We've been on a lot of tours, and it was clear from the start that Lucas wasn't an ordinary guide. We learned a lot about him as we drove around the Ypres Salient (a salient is a battlefield with a slight rise that is surrounded by the enemy on three sides). He has an advanced degree in history, has written a book about World War I, and has been obsessed with the war since he was a young child.
His tour, which stopped at the German Langemarck cemetery, the Canadian Brooding Soldier Memorial, Passchendaele Ridge, Tyne Cot Cemetery, and the Hooge trench and crater, was thorough, passionate, and packed with information that I doubt we would have gotten elsewhere. (It didn't hurt that he was not unattractive, though that had absolutely nothing to do with why I decided to sit up front in the van. The seats were simply more comfortable there.)

Among the fascinating bits of info he gave us:
  • German cemetery tradition emphasizes the collective rather than the individual.
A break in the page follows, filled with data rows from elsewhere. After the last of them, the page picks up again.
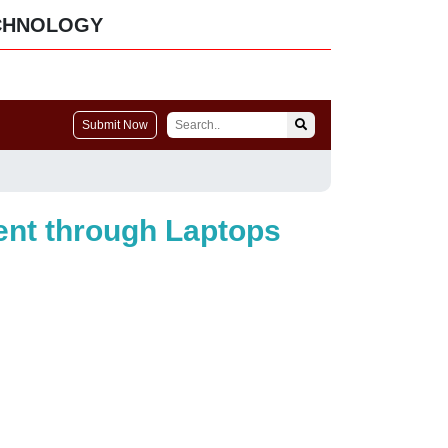
CHNOLOGY
Submit Now
ment through Laptops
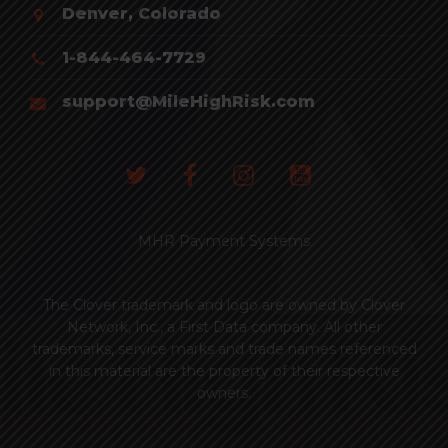
Denver, Colorado
1-844-464-7729
support@MileHighRisk.com
MHR Payment Systems
The Clover trademark and logo are owned by Clover
Network, Inc., a First Data company. All other
trademarks, service marks and trade names referenced
in this material are the property of their respective
owners.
Both cemeteries include mass graves, but rather than regretting this, the Germans emphasize how lives were lost for a collective good.
  • The plants in the Canadian memorial have symbolic significance: the evergreens are clipped in the shape of artillery shells, and the ground cover is meant to replicate the creeping advance of chlorine gas along the earth.
  • An enormous 40-foot-deep hole in the earth -- once a favorite place to photograph newlywed
    giant detonation hole in the ground
    couples -- is actually the site of one of seven gigantic underground Allied explosion that vaporized the enemy troops in the trenches above. There is still a site where one of these explosions was planned. The ordinance lies beneath a farmer's field, but it is too dangerous to try to remove it.
  • Every day local farmers still dig up rusted shells and bones. They place the artillery pieces beside telephone poles along the road and call the office in charge of pickup. We saw a chlorine gas canister leaning against a pole as we drove along. This would be picked up within 24 hours, according to Lucas, as it was very dangerous. The last casualty resulting from one of these finds was the previous March, when a curious construction worker unscrewed the fuse cap from a mortar.
I've placed more photos of our stops with explanations at the end of this post if you're interested.
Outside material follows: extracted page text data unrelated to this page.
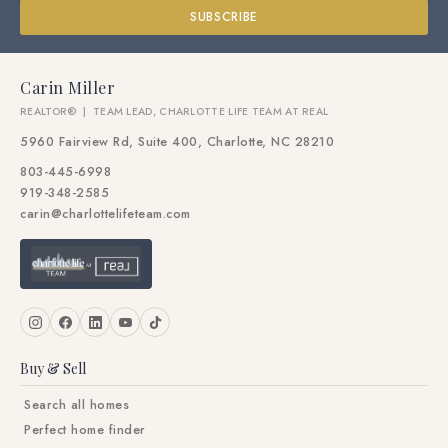
SUBSCRIBE
Carin Miller
REALTOR® | TEAM LEAD, CHARLOTTE LIFE TEAM AT REAL
5960 Fairview Rd, Suite 400, Charlotte, NC 28210
803-445-6998
919-348-2585
carin@charlottelifeteam.com
Buy & Sell
Search all homes
Perfect home finder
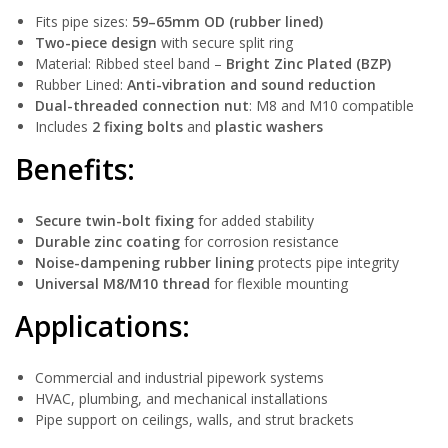
Fits pipe sizes:
59–65mm OD (rubber lined)
Two-piece design
with secure split ring
Material: Ribbed steel band –
Bright Zinc Plated (BZP)
Rubber Lined:
Anti-vibration and sound reduction
Dual-threaded connection nut
: M8 and M10 compatible
Includes
2 fixing bolts
and
plastic washers
Benefits:
Secure twin-bolt fixing
for added stability
Durable zinc coating
for corrosion resistance
Noise-dampening rubber lining
protects pipe integrity
Universal M8/M10 thread
for flexible mounting
Applications:
Commercial and industrial pipework systems
HVAC, plumbing, and mechanical installations
Pipe support on ceilings, walls, and strut brackets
As we moved from place to place on the tour, the skies grew darker, the air colder, the wind harsher, and it began to rain. Some of the group had dressed for this possibility, but I'd trusted in weather.com and was wearing a jean jacket. Eventually the temperature got down to about 40, and my shoes soaked through completely. Though we were absolutely freezing and wet as could be, the conditions added to our understanding of the misery the soldiers experienced during their years -- years! -- in the muddy, cold Salient.

After the tour, we had hot chocolate in an attempt to stop the shivering. As we sipped our cocoa ("I don't think they make this with water and a mix!" said one student) and watched CNN, we could see on the faces of the group the realization that the world we live in is still as frighteningly unstable and violent as it had been a hundred years earlier. But the students also confirmed what we'd hoped: they'd had a rich, illuminating experience seeing war sites in Flanders after reading so much about the conflict, and were delighted at their two-day immersion in Flemish culture (and also delighted by their comfy hotel rooms).
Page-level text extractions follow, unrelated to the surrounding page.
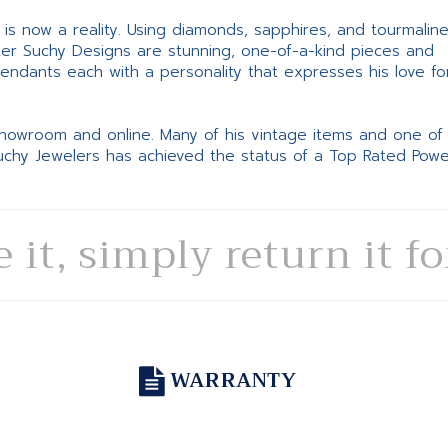
ne is now a reality. Using diamonds, sapphires, and tourmalin
ter Suchy Designs are stunning, one-of-a-kind pieces and
pendants each with a personality that expresses his love fo
 showroom and online. Many of his vintage items and one of
Suchy Jewelers has achieved the status of a Top Rated Pow
e it, simply return it f
WARRANTY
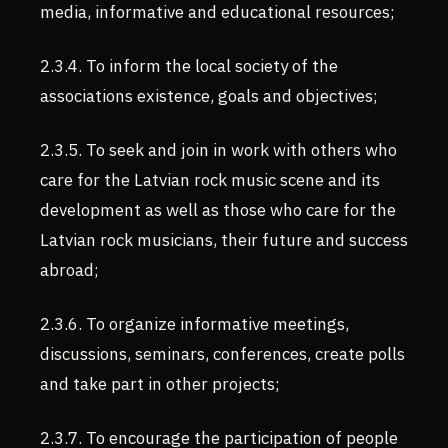
media, informative and educational resources;
2.3.4. To inform the local society of the
associations existence, goals and objectives;
2.3.5. To seek and join in work with others who
care for the Latvian rock music scene and its
development as well as those who care for the
Latvian rock musicians, their future and success
abroad;
2.3.6. To organize informative meetings,
discussions, seminars, conferences, create polls
and take part in other projects;
2.3.7. To encourage the participation of people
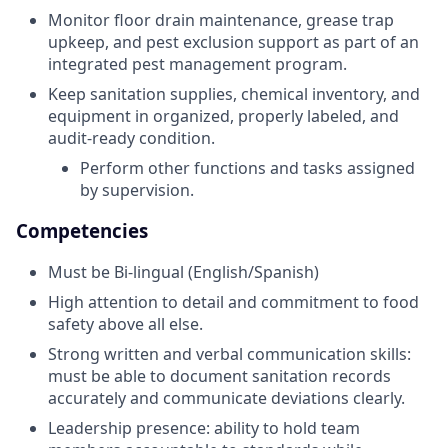
Monitor floor drain maintenance, grease trap
upkeep, and pest exclusion support as part of an
integrated pest management program.
Keep sanitation supplies, chemical inventory, and
equipment in organized, properly labeled, and
audit-ready condition.
Perform other functions and tasks assigned
by supervision.
Competencies
Must be Bi-lingual (English/Spanish)
High attention to detail and commitment to food
safety above all else.
Strong written and verbal communication skills:
must be able to document sanitation records
accurately and communicate deviations clearly.
Leadership presence: ability to hold team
Phil and I bought beer and chocolate and sent dozens of emails to administrators and parents explaining that all was well. At about 4:30 we set off for the train station.

Students' phones started to ring around that time. Everyone had checked in earlier with family, but parents were calling in concern. Fordham administrators began phoning and emailing. We tried to reassure everyone -- we were all fine! We were taking the students to the train! -- but the calls continued. By the time we changed trains at Kortrijk, the university president was expressing his desire that Phil and I accompany the students back to London.

At that point, it was clear that this was something we had to do. In Lille, I exchanged our Eurostar tickets for tickets leaving on the students' train. I cancelled our hotel and rental car, sent emails to our friends. I won't say we weren't annoyed. I won't say that words like "overprotective" didn't pass between the two of us. But we didn't have all the information, it turned out.

At about 4:30 or 5, the news channels had begun to report that three people had been caught at the Belgian border in a car used in the Paris attacks. A traffic ticket in the car linked them to other Belgians. Arrests were made in a Brussels suburb. And the Eurostar train the students were to take originated in Brussels. I suppose we weren't told this because those in charge thought we might panic, or that the students might. But they wouldn't have. All the students -- Gabrielle, Mary Kate, Kamrun, Kelsey, Jungsuh, Kristen, Austin, Dominique, and Siena -- were exemplary, mature and calm in the face of what must have been for them a new and terrifying reality.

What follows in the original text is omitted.